Hi all! Haven’t been on ina while. Need some advice please. My daughter lives in Florida with her 2-1/2 year old female V. She loves to run off leash (as they all do) and she takes her to a park that has meadow and wooded areas. Lily loves the woods and the trails. She’s been going to this park for over a year and no issues. Unfortunately yesterday while running she managed to impale herself in the chest with a stick. Fortunately no organs were damaged, but her muscle was severely torn. (Tried to upload a pic - not sure how) We don’t want to not let her run free (obviously after she has completely healed) but we want to protect her. What are your recommendations for a chest protector that is comfortable and durable that we can get to protect this little one while she runs and plays? She is 40-42lbs and slender. 

Thank you for any suggestions you have!


----------



## tknafox2 (Apr 2, 2013)

I don't know where you live, but I remembered a photo of "Dash Rip Rock " a hunting Vizsla on this Forum, wearing a really cool nice fitting vest. I looked for a picture of him, but couldn't find it... Check out Gun Dog Supply on line, and go to dog vests... they have a huge selection various prices... They are really helpful over the phone also... I have done business with them before.


----------



## Canadian Expy (Feb 27, 2013)

I have had the same fear regarding impalement. I recently bought these protectors for my two: http://www.gundogsupply.com/skid-plate-oreange.html

So far very happy with them, but those who hunt may have other suggestions. 

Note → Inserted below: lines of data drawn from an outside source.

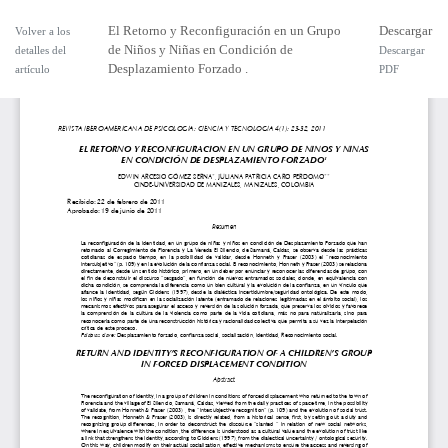
El Retorno y Reconfiguración en un Grupo
Descargar
Volver a los
de Niños y Niñas en Condición de
detalles del
Descargar
Desplazamiento Forzado .
artículo
PDF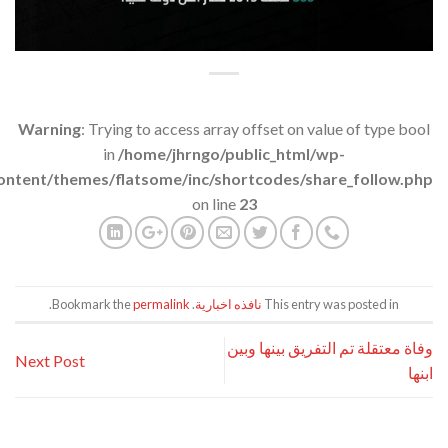
Warning
: Trying to access array offset on value of type bool
in
/home/jhrngo/public_html/wp-
ontent/themes/flatsome/inc/shortcodes/share_follow.php
on line
23
This entry was posted in
نافذه اخبارية
. Bookmark the
permalink
.
وفاة معتقلة تم التفريق بينها وبين
Next Post
ابنها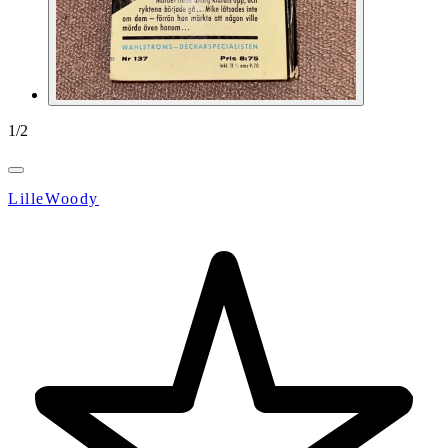
1
/
2
LilleWoody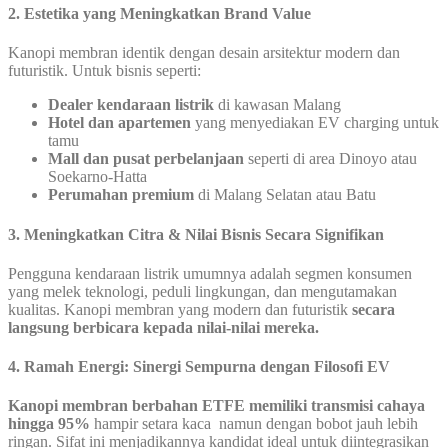
2. Estetika yang Meningkatkan Brand Value
Kanopi membran identik dengan desain arsitektur modern dan
futuristik. Untuk bisnis seperti:
Dealer kendaraan listrik
di kawasan Malang
Hotel dan apartemen
yang menyediakan EV charging untuk
tamu
Mall dan pusat perbelanjaan
seperti di area Dinoyo atau
Soekarno-Hatta
Perumahan premium
di Malang Selatan atau Batu
3. Meningkatkan Citra & Nilai Bisnis Secara Signifikan
Pengguna kendaraan listrik umumnya adalah segmen konsumen
yang melek teknologi, peduli lingkungan, dan mengutamakan
kualitas. Kanopi membran yang modern dan futuristik
secara
langsung berbicara kepada nilai-nilai mereka.
4. Ramah Energi: Sinergi Sempurna dengan Filosofi EV
Kanopi membran berbahan ETFE memiliki transmisi cahaya
hingga 95%
hampir setara kaca namun dengan bobot jauh lebih
ringan. Sifat ini menjadikannya kandidat ideal untuk diintegrasikan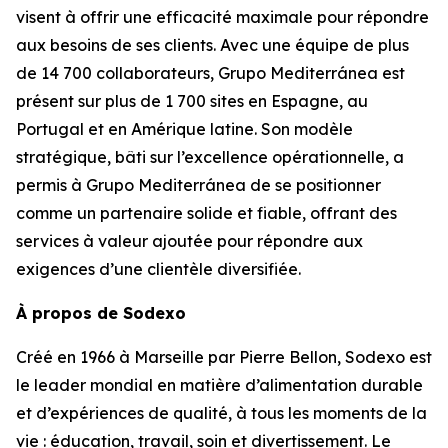
visent à offrir une efficacité maximale pour répondre
aux besoins de ses clients. Avec une équipe de plus
de 14 700 collaborateurs,
Grupo Mediterránea
est
présent sur plus de 1 700 sites en Espagne, au
Portugal et en Amérique latine. Son modèle
stratégique, bâti sur l’excellence opérationnelle, a
permis à
Grupo Mediterránea
de se positionner
comme un partenaire solide et fiable, offrant des
services à valeur ajoutée pour répondre aux
exigences d’une clientèle diversifiée.
À propos de Sodexo
Créé en 1966 à Marseille par Pierre Bellon, Sodexo est
le leader mondial en matière d’alimentation durable
et d’expériences de qualité, à tous les moments de la
vie : éducation, travail, soin et divertissement. Le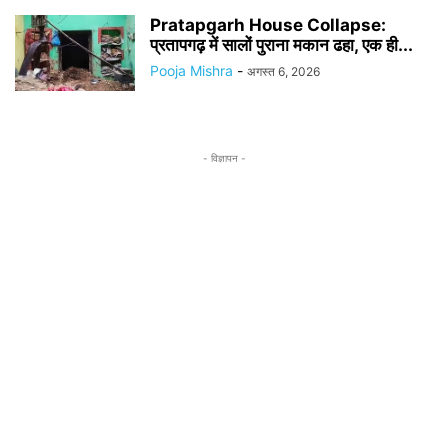
Pratapgarh House Collapse:
प्रतापगढ़ में सालों पुराना मकान ढहा, एक ही...
Pooja Mishra
-
अगस्त 6, 2026
- विज्ञापन -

Sent from my Pixel using Tapatalk


----------



## Canadian Expy (Feb 27, 2013)

Canadian Expy said:


> I have had the same fear regarding impalement. I recently bought these protectors for my two: http://www.gundogsupply.com/skid-plate-oreange.html
> 
> So far very happy with them, but those who hunt may have other suggestions.
> 
> ...


Can't edit from my phone for some reason. In this model my 40 lbs female (not shown) wears a small. The male in this photo is 65 lbs and is wearing the medium. 

Sent from my Pixel using Tapatalk


----------



## texasred (Jan 29, 2012)

Living in Florida, some days are going to be to hot for a dog to wear anything. 
The ones shown in the post above, are going to be cooler than others.


----------



## Gabica (Jan 20, 2018)

have u looked at calling vests? they may be a god two in one option for u, keeping your girl cool and protecting her chest.


----------